Good storytelling includes bringing facts to the table along with the extra information that brings the reader closer to the storyteller. The aim is to weave a compelling story that pulls the reader in so that they really care about the outcome of the story. The more a customer cares about your story, the longer they will remain customers and demonstrate brand and product loyalty.
* Create an Email Series – A good way to get your audience primed for an emotional story is to start small and deliver the story in pieces via an email series. Keep each email short, about 350 to 450 words, and to one small point.
* Incorporate Video – Using video for part of or even your entire story can help bring more emotion to the story because people generally feel more emotional when looking at people and images than just by reading text. Using both text and video can be the best of both worlds.
* Include Testimonials – Text and video testimonials from your satisfied customers can evoke emotion from those who haven’t purchased from you yet, because they will want what your satisfied customers want. They will also trust you more when the videos are very authentic and real.
* Put Customers First – In every story it’s important to put your customer first. Get to know everything you can about your customers and incorporate the things they care about within your stories. This shows that you know them well and can speak about the things that concern them the most.
* Get Attention with Negative Stories – Pull the emotional strings to get their attention with negative aspects of a story that will be resolved by using your products or services. You don’t want to traumatize your customers, only evoke emotions.
* Calm Fears with Positive Stories – Tone down the negative with some positive stories of people who have used your products and services with good results. Bring them back up after you brought them down.

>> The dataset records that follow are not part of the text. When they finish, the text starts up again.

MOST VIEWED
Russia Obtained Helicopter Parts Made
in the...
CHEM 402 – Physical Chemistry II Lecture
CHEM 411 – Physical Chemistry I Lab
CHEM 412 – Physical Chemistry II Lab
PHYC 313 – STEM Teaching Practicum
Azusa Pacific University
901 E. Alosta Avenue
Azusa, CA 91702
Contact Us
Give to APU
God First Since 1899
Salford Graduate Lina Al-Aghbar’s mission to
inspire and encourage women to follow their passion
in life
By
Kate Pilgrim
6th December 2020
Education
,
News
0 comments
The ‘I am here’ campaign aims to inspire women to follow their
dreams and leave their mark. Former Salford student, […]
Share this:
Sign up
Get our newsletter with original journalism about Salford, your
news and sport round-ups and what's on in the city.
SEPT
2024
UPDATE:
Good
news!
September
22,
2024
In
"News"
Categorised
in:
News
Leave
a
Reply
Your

* Reinforce with Neutral Stories – Tell them the “who, what, when, how and why” of your products and services using stories to guide the discussion that are less emotional and volatile.

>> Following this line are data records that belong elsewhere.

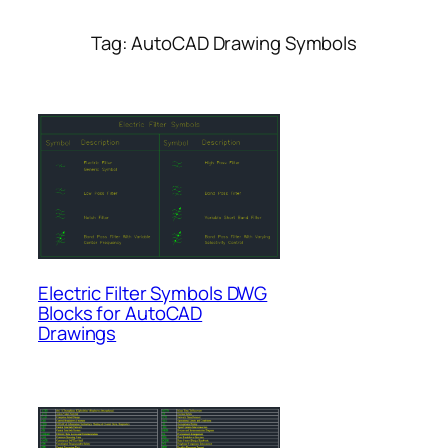
Tag:
AutoCAD Drawing Symbols
Electric Filter Symbols DWG
Blocks for AutoCAD
Drawings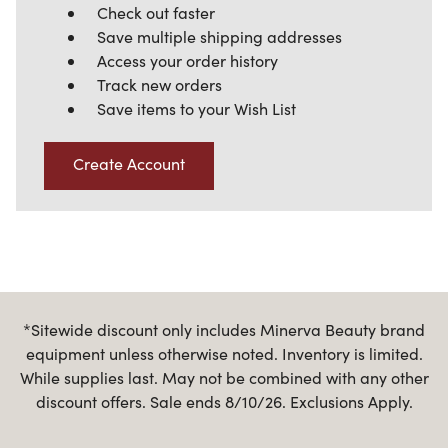
Check out faster
Save multiple shipping addresses
Access your order history
Track new orders
Save items to your Wish List
Create Account
*Sitewide discount only includes Minerva Beauty brand
equipment unless otherwise noted. Inventory is limited.
While supplies last. May not be combined with any other
discount offers. Sale ends 8/10/26. Exclusions Apply.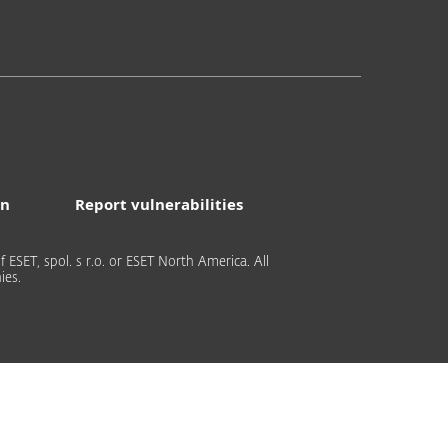
on
Report vulnerabilities
 ESET, spol. s r.o. or ESET North America. All
ies.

* Recognize the Relationship – When you are telling any story, it’s important to recognize the relationship between you and the receiver.

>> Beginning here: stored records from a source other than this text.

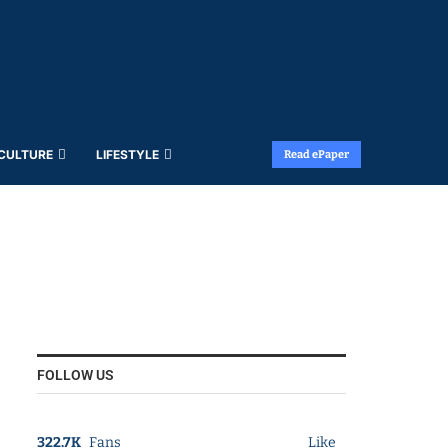
 CULTURE
LIFESTYLE
Read ePaper
FOLLOW US
322.7K
Fans
Like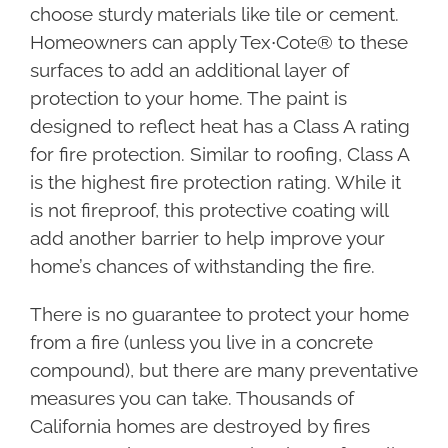
choose sturdy materials like tile or cement.
Homeowners can apply Tex∙Cote® to these
surfaces to add an additional layer of
protection to your home. The paint is
designed to reflect heat has a Class A rating
for fire protection. Similar to roofing, Class A
is the highest fire protection rating. While it
is not fireproof, this protective coating will
add another barrier to help improve your
home’s chances of withstanding the fire.
There is no guarantee to protect your home
from a fire (unless you live in a concrete
compound), but there are many preventative
measures you can take. Thousands of
California homes are destroyed by fires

* Remember the Imagery – It’s important to ensure that the images you use match the emotions you’re trying to evoke, otherwise your story will be confusing to the reader/viewer.
The fact is that emotions drive us to do more than we would like to think. From buying a house, to choosing a book to read on the weekend, we are driven by our emotions more than we are by logic.
However, as you try to evoke emotions in your viewers, it’s important to also bring in elements of logic so that your viewer or reader trusts you to buy what you’re offering. Otherwise, they might feel as if you’re manipulating their emotions too much.